▶ [Assignment]
Which lines in the records below contain the word "Estimer"? Copy each one out.

▶ [Data]
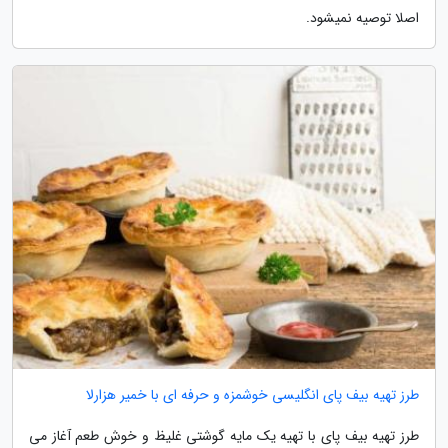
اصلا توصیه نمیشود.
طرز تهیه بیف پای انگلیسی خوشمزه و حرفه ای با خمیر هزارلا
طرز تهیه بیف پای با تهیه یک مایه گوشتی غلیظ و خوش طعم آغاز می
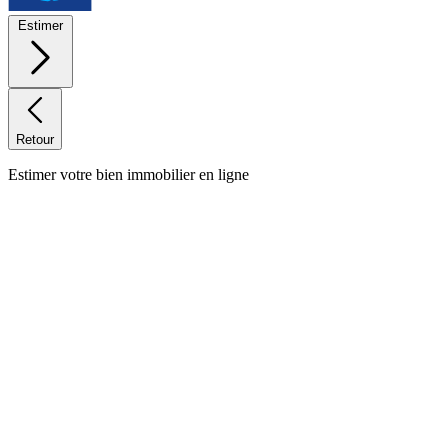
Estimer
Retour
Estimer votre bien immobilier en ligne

▶ [Solution for this problem]
Estimer
Estimer votre bien immobilier en ligne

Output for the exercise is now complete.